Lines in the listing below may contain the word "CDSB". State how many do, and nothing more.

* [Data section]:
*** Block opens ***

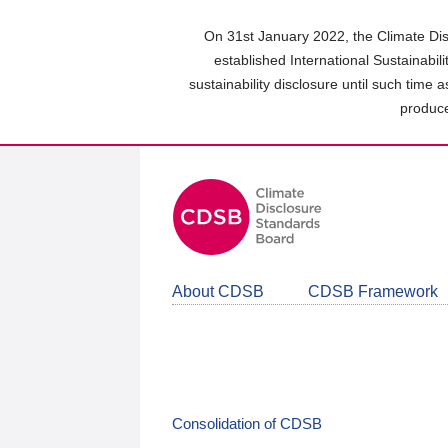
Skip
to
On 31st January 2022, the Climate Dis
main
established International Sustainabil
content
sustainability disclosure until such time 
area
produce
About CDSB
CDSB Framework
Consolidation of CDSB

*** Block closes ***
*** Block opens ***

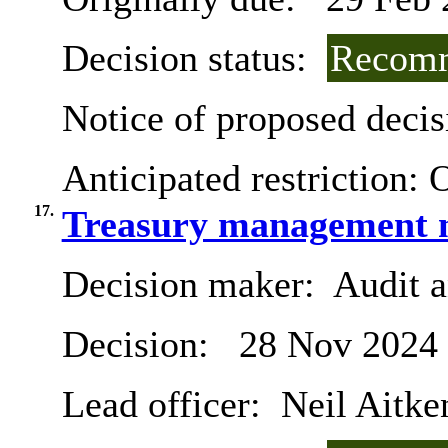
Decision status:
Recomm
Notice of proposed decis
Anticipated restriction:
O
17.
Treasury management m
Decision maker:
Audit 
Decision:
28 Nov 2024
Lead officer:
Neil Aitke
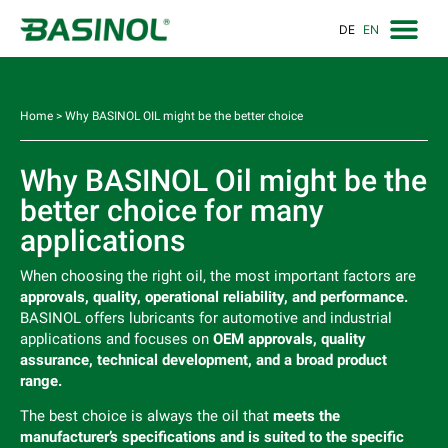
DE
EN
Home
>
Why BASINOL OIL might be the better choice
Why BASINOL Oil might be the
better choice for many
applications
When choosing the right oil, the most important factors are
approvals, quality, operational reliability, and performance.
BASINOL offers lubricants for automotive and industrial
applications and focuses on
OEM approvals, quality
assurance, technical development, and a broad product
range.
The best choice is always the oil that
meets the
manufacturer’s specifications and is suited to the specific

*** Block closes ***
*** Block opens ***

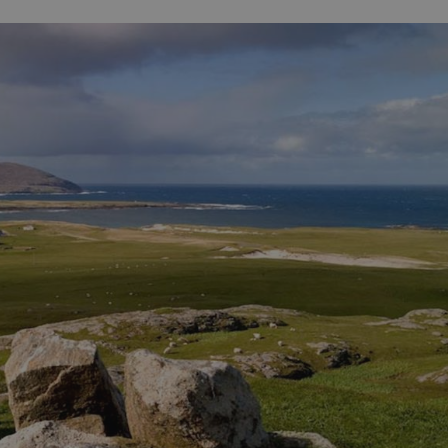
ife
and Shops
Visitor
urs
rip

*** Block closes ***

* [Answer to this task]:
3